Solve for Good × World Resources Institute#
Programme: Data Science for Social Good (DSSG) fellowship Partner: World Resources Institute (WRI) Repository: dssg/solveforgood-wri
The Challenge#
Traditional measures of economic well-being — census data, household surveys, wealth indices — are expensive to collect, infrequent, and often sparse in exactly the regions where they are most needed. In large parts of India, the most recent ground-truth data on wealth and living standards is years out of date.
Can satellite imagery, open map data, and machine learning substitute for costly in-person surveys?
This was the central question of the Solve for Good fellowship collaboration with the World Resources Institute. The goal: build a well-being data layer that predicts the wealth index of any given area in India using only freely available, continuously updated data sources.
Ground Truth: DHS Wealth Index#

The project used Demographic and Health Survey (DHS) data as ground truth.
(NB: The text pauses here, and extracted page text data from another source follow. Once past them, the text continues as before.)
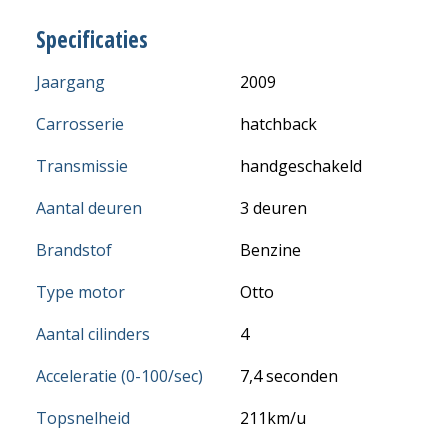
Specificaties
Jaargang
2009
Carrosserie
hatchback
Transmissie
handgeschakeld
Aantal deuren
3 deuren
Brandstof
Benzine
Type motor
Otto
Aantal cilinders
4
Acceleratie (0-100/sec)
7,4 seconden
Topsnelheid
211km/u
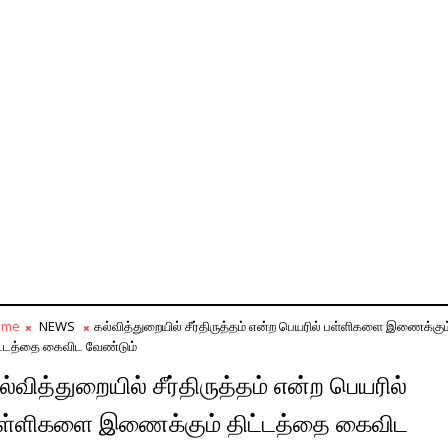
ome
NEWS
கல்வித்துறையில் சீர்திருத்தம் என்ற பெயரில் பள்ளிகளை இணைக்கும
ட்டத்தை கைவிட வேண்டும்
ல்வித்துறையில் சீர்திருத்தம் என்ற பெயரில்
ள்ளிகளை இணைக்கும் திட்டத்தை கைவிட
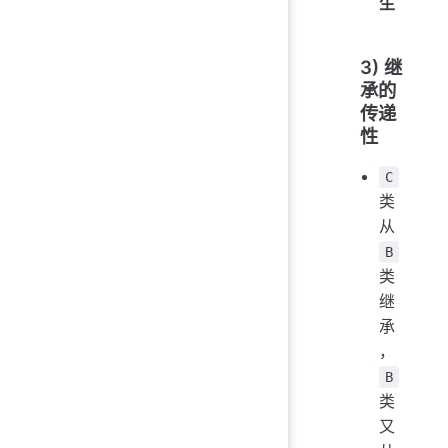
生
3) 继
承的
传递
性
C
类
从
B
类
继
承
，
B
类
又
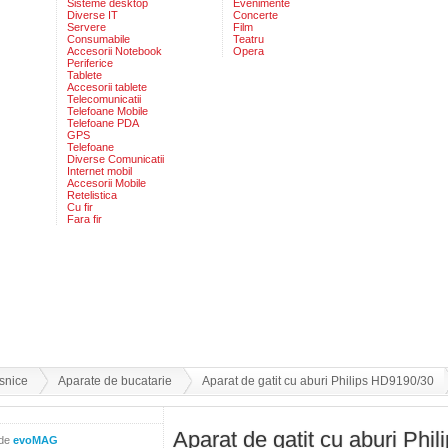
Sisteme desktop
Evenimente
Diverse IT
Concerte
Servere
Film
Consumabile
Teatru
Accesorii Notebook
Opera
Periferice
Tablete
Accesorii tablete
Telecomunicatii
Telefoane Mobile
Telefoane PDA
GPS
Telefoane
Diverse Comunicatii
Internet mobil
Accesorii Mobile
Retelistica
Cu fir
Fara fir
snice
Aparate de bucatarie
Aparat de gatit cu aburi Philips HD9190/30
Aparat de gatit cu aburi Phil
 de
evoMAG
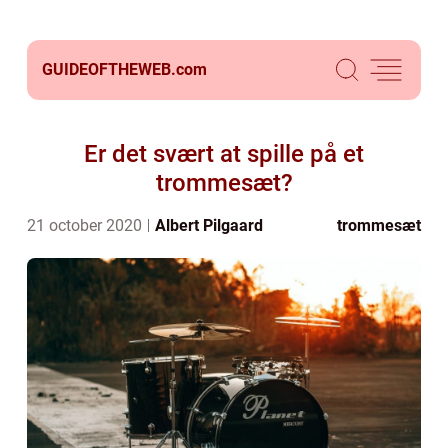
GUIDEOFTHEWEB.
com
Er det svært at spille på et
trommesæt?
21 october 2020
Albert Pilgaard
trommesæt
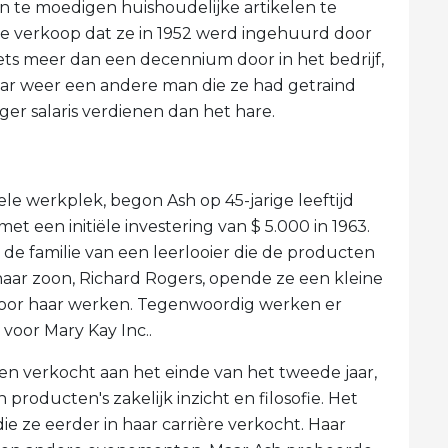
n te moedigen huishoudelijke artikelen te
e verkoop dat ze in 1952 werd ingehuurd door
 iets meer dan een decennium door in het bedrijf,
naar weer een andere man die ze had getraind
r salaris verdienen dan het hare.
ele werkplek, begon Ash op 45-jarige leeftijd
et een initiële investering van $ 5.000 in 1963.
 de familie van een leerlooier die de producten
haar zoon, Richard Rogers, opende ze een kleine
 voor haar werken. Tegenwoordig werken er
voor Mary Kay Inc..
t en verkocht aan het einde van het tweede jaar,
 producten's zakelijk inzicht en filosofie. Het
e ze eerder in haar carrière verkocht. Haar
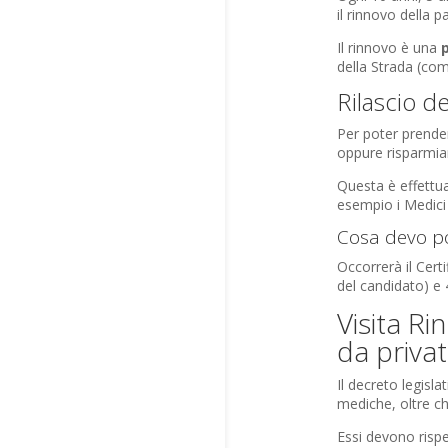
il rinnovo della p
Il rinnovo è una
della Strada (com
Rilascio d
Per poter prender
oppure risparmiar
Questa è effettua
esempio i Medici 
Cosa devo por
Occorrerà il Cert
del candidato) e 
Visita Ri
da privat
Il decreto legisla
mediche, oltre ch
Essi devono rispet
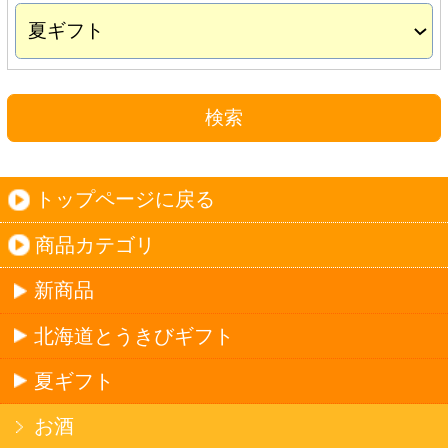
夏ギフト
お酒
サワーお好みセット
ご自由に選べる12本セット
迷った場合はこちらのおすすめセット
カップ麺お好みセット
ご自由に選べる12個セット
迷った場合はこちらのおすすめセット
北海道珍味
単品
セット
セットワイン
ワイン
種類で探す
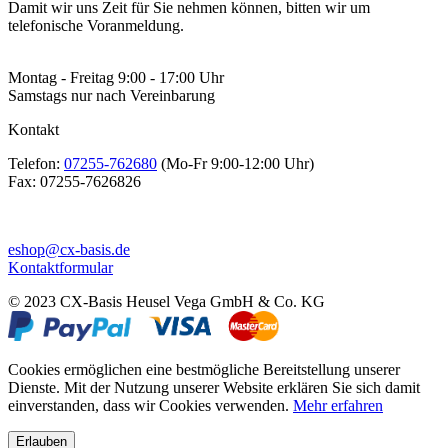
Damit wir uns Zeit für Sie nehmen können, bitten wir um
telefonische Voranmeldung.
Montag - Freitag 9:00 - 17:00 Uhr
Samstags nur nach Vereinbarung
Kontakt
Telefon:
07255-762680
(Mo-Fr 9:00-12:00 Uhr)
Fax:
07255-7626826
eshop@cx-basis.de
Kontaktformular
© 2023 CX-Basis Heusel Vega GmbH & Co. KG
Cookies ermöglichen eine bestmögliche Bereitstellung unserer
Dienste. Mit der Nutzung unserer Website erklären Sie sich damit
einverstanden, dass wir Cookies verwenden.
Mehr erfahren
Erlauben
DHS clusters each have a wealth index scored on a 1–5 scale, derived from household-level indicators including:
- Access to electricity
- Toilet type (flush vs. pit)
- Water source
- Roofing material
- Household assets

A key challenge: DHS applies a GPS privacy offset to all cluster coordinates — up to 5 km in rural areas, 2 km in urban — making precise spatial matching with other data sources non-trivial.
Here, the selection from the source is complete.